Enchanted dreams of being a singer, but there’s no way her parents will ever let her. Not as a career, at least. It’s too risky and only a tiny fraction of a percent make a living out of it. But when she meets Korey Fields - mega-popular r&b artist - even her mom has a hard time saying no to the free singing lessons he’s offering. 

Uh, red flag #1. 

Did I mention Enchanted is 17, and Korey is 28?

What follows is some serious manipulation and creepiness that gave me all the heebeegeebees - as it should. 

This is Jackson’s take on the R. Kelly story, the story of a man in power who lures teenage girls into an abusive, manipulative relationship with promises of a music career. But it’s also about all the men who silence women, about how black women in particular are ignored and silenced. 

We must do better.
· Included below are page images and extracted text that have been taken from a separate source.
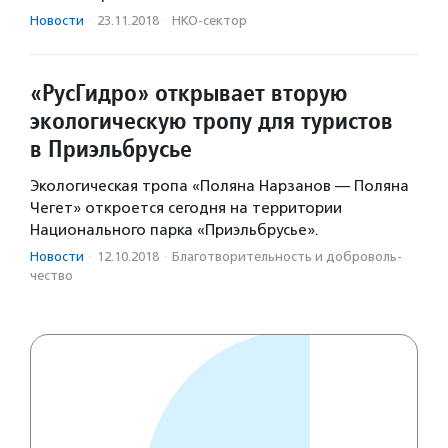
Новости
·
23.11.2018
·
НКО-сектор
«РусГидро» открывает вторую
экологическую тропу для туристов
в Приэльбрусье
Экологическая тропа «Поляна Нарзанов — Поляна
Чегет» откроется сегодня на территории
Национального парка «Приэльбрусье».
Новости
·
12.10.2018
·
Благотвори­тель­ность и доброволь­
чест­во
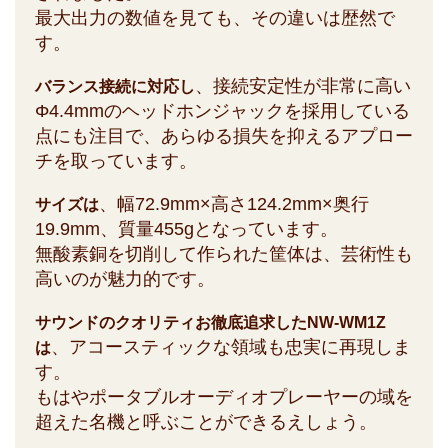
最大出力の数値を見ても、その違いは歴然で
す。
、接続安定性が非常に高い
バランス接続に対応し
Φ4.4mmのヘッドホンジャックを採用している
点にも注目で、あらゆる損失を抑えるアプロー
チを取っています。
、幅72.9mm×高さ124.2mm×奥行
サイズは
19.9mm、質量455gとなっています。
無酸素銅を切削して作られた筐体は、芸術性も
高いのが魅力的です。
サウンドのクオリティお徹底追求したNW-WM1Z
、アコースティックな領域も忠実に再現しま
は
す。
もはやポータブルオーディオプレーヤーの域を
超えた名機と呼ぶことができるえしょう。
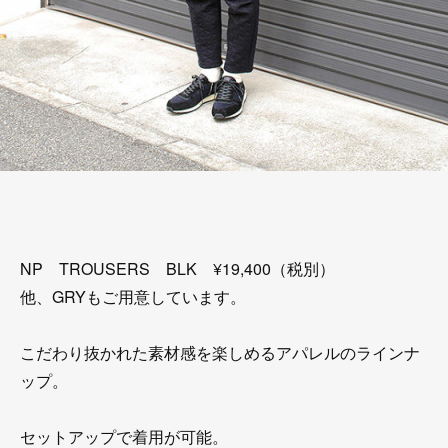
NP TROUSERS BLK ¥19,400（税別）
他、GRYもご用意しています。
こだわり抜かれた素材感を楽しめるアパレルのラインナ
ップ。
セットアップで着用が可能。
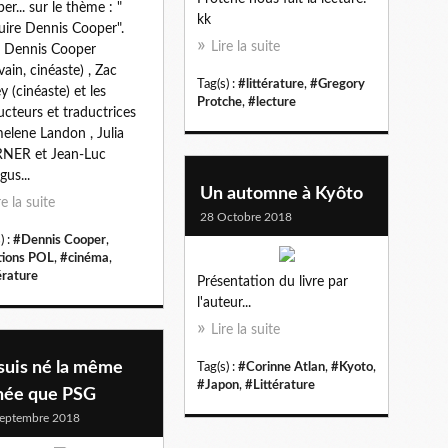
er... sur le thème : "
kk
uire Dennis Cooper".
Lire la suite
 Dennis Cooper
vain, cinéaste) , Zac
Tag(s) :
#littérature
,
#Gregory
y (cinéaste) et les
Protche
,
#lecture
ucteurs et traductrices
lene Landon , Julia
NER et Jean-Luc
us...
Un automne à Kyôto
re la suite
28 Octobre 2018
) :
#Dennis Cooper
,
tions POL
,
#cinéma
,
érature
Présentation du livre par
l'auteur...
Lire la suite
suis né la même
Tag(s) :
#Corinne Atlan
,
#Kyoto
,
#Japon
,
#Littérature
née que PSG
eptembre 2018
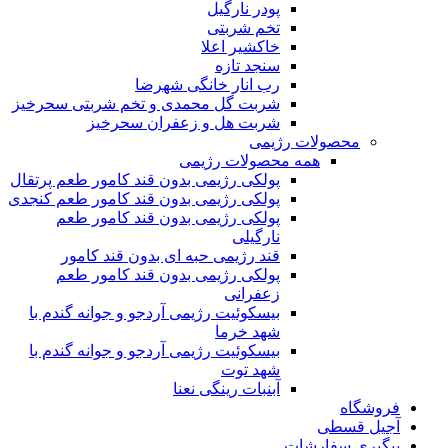
پودر نارگیل
تخم شربتی
خاکشیر اعلا
سنجد تازه
رب انار خانگی شهرضا
شربت گل محمدی و تخم شربتی سحرخیز
شربت هل و زعفران سحرخیز
محصولات رژیمی
همه محصولات رژیمی
پولکی رژیمی بدون قند کامور طعم پرتقال
پولکی رژیمی بدون قند کامور طعم کنجدی
پولکی رژیمی بدون قند کامور طعم
نارگیلی
قند رژیمی حبه ای بدون قند کامور
پولکی رژیمی بدون قند کامور طعم
زعفرانی
بيسکوئيت رژیمی آردجو و جوانه گندم با
شهد خرما
بيسکوئيت رژیمی آردجو و جوانه گندم با
شهد توت
آبنبات رینگی نعنا
فروشگاه
آجیل قسطی
پیگیری سفارشات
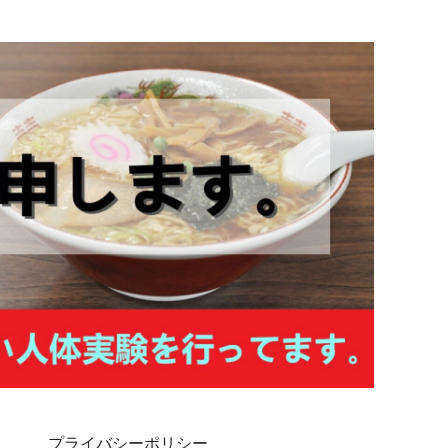
プライバシーポリシー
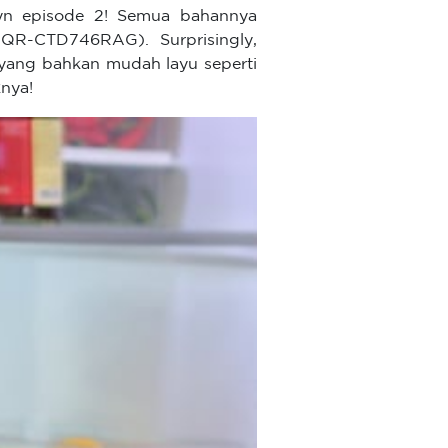
lyn episode 2! Semua bahannya
AQR-CTD746RAG). Surprisingly,
 yang bahkan mudah layu seperti
knya!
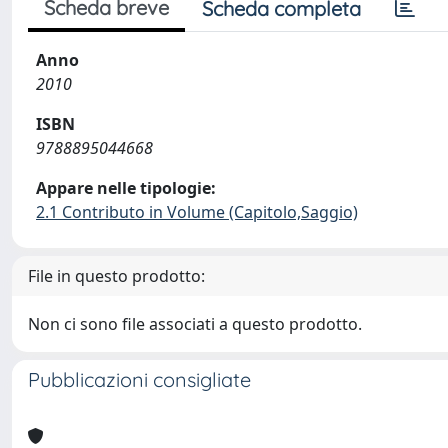
Scheda breve
Scheda completa
Anno
2010
ISBN
9788895044668
Appare nelle tipologie:
2.1 Contributo in Volume (Capitolo,Saggio)
File in questo prodotto:
Non ci sono file associati a questo prodotto.
Pubblicazioni consigliate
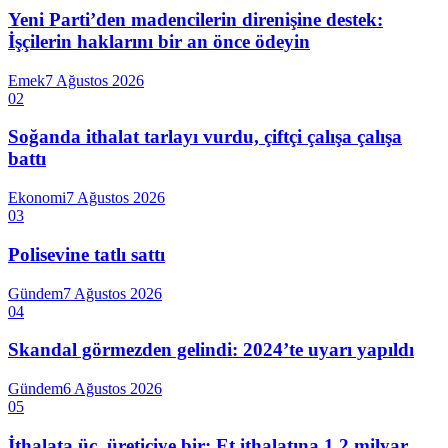
Yeni Parti’den madencilerin direnişine destek:
İşçilerin haklarını bir an önce ödeyin
Emek
7 Ağustos 2026
02
Soğanda ithalat tarlayı vurdu, çiftçi çalışa çalışa
battı
Ekonomi
7 Ağustos 2026
03
Polisevine tatlı sattı
Gündem
7 Ağustos 2026
04
Skandal görmezden gelindi: 2024’te uyarı yapıldı
Gündem
6 Ağustos 2026
05
İthalata üç, üreticiye bir: Et ithalatına 1,2 milyar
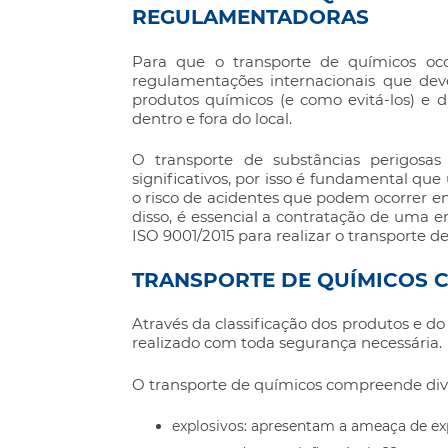
REGULAMENTADORAS
Para que o
transporte de químicos
oco
regulamentações internacionais que dev
produtos químicos (e como evitá-los) e
dentro e fora do local.
O transporte de substâncias perigosas 
significativos, por isso é fundamental que
o risco de acidentes que podem ocorrer e
disso, é essencial a contratação de uma
ISO 9001/2015 para realizar o
transporte d
TRANSPORTE DE QUÍMICOS 
Através da classificação dos produtos e 
realizado com toda segurança necessária.
O
transporte de químicos
compreende dive
explosivos: apresentam a ameaça de 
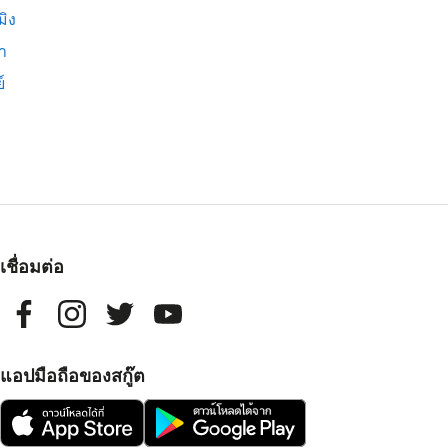
มิง
่า
์
เชื่อมต่อ
แอปมือถือของสกู๊ต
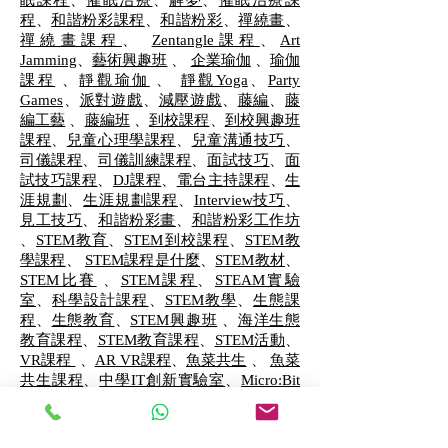
眠課程
、
催眠治療
、
解夢
、
催眠治療課
程
、
和諧粉彩課程
、
和諧粉彩
、
禪繞畫
、
禪繞畫課程
、
Zentangle課程
、
Art
Jamming
、
藝術興趣班
、
企業瑜伽
、
瑜伽
課程
、
靜觀瑜伽
、
靜觀Yoga
、
Party
Games
、
派對遊戲
、
減壓遊戲
、
藤編
、
藤
編工藝
、
藤編班
、
到校課程
、
到校興趣班
課程
、
兒童心理學課程
、
兒童溝通技巧
、
司儀課程
、
司儀訓練課程
、
面試技巧
、
面
試技巧課程
、
DJ課程
、
電台主持課程
、
生
涯規劃
、
生涯規劃課程
、
Interview技巧
、
見工技巧
、
和諧粉彩畫
、
和諧粉彩工作坊
、
STEM教育
、
STEM到校課程
、
STEM教
學課程
、
STEM課程是什麼
、
STEM教材
、
STEM比賽
、
STEM課程
、
STEAM實驗
室
、
科學設計課程
、
STEM教學
、
生態課
程
、
生態教育
、
STEM興趣班
、
海洋生態
教育課程
、
STEM教育課程
、
STEM活動
、
VR課程
、
AR VR課程
、
魚菜共生
、
魚菜
共生課程
、
中學IT創新實驗室
、
Micro:Bit
課程
、
STEM 證書課程
、
sen教育
、
stem
sen學生支援
、
python 課程
、
python 課
程推薦
、
data analysis 課程
、
數據分析課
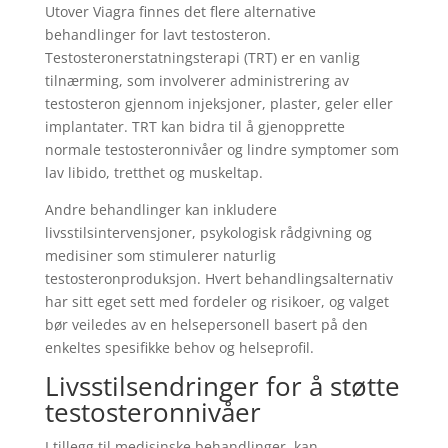
Utover Viagra finnes det flere alternative
behandlinger for lavt testosteron.
Testosteronerstatningsterapi (TRT) er en vanlig
tilnærming, som involverer administrering av
testosteron gjennom injeksjoner, plaster, geler eller
implantater. TRT kan bidra til å gjenopprette
normale testosteronnivåer og lindre symptomer som
lav libido, tretthet og muskeltap.
Andre behandlinger kan inkludere
livsstilsintervensjoner, psykologisk rådgivning og
medisiner som stimulerer naturlig
testosteronproduksjon. Hvert behandlingsalternativ
har sitt eget sett med fordeler og risikoer, og valget
bør veiledes av en helsepersonell basert på den
enkeltes spesifikke behov og helseprofil.
Livsstilsendringer for å støtte
testosteronnivåer
I tillegg til medisinske behandlinger, kan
We must listen to the women who are brave enough to speak their truths, especially when they unearth dirty truths about our favorite celebrities. 

Fame, money, talent - these things don’t make a person immune to being a good person.

This book is fast-paced; I read it in a little over a day (despite having to put it down for a phone break every so often because I couldn’t take the gross factor of it all), and the ending is an absolute question-everything page turner.

Overall, I gave it a 4/5 because at times I thought it rushed things a bit too much, but I think it’s a very important book and will be adding it to my classroom library.

Thank you to Netgalley for providing a digital ARC of this book.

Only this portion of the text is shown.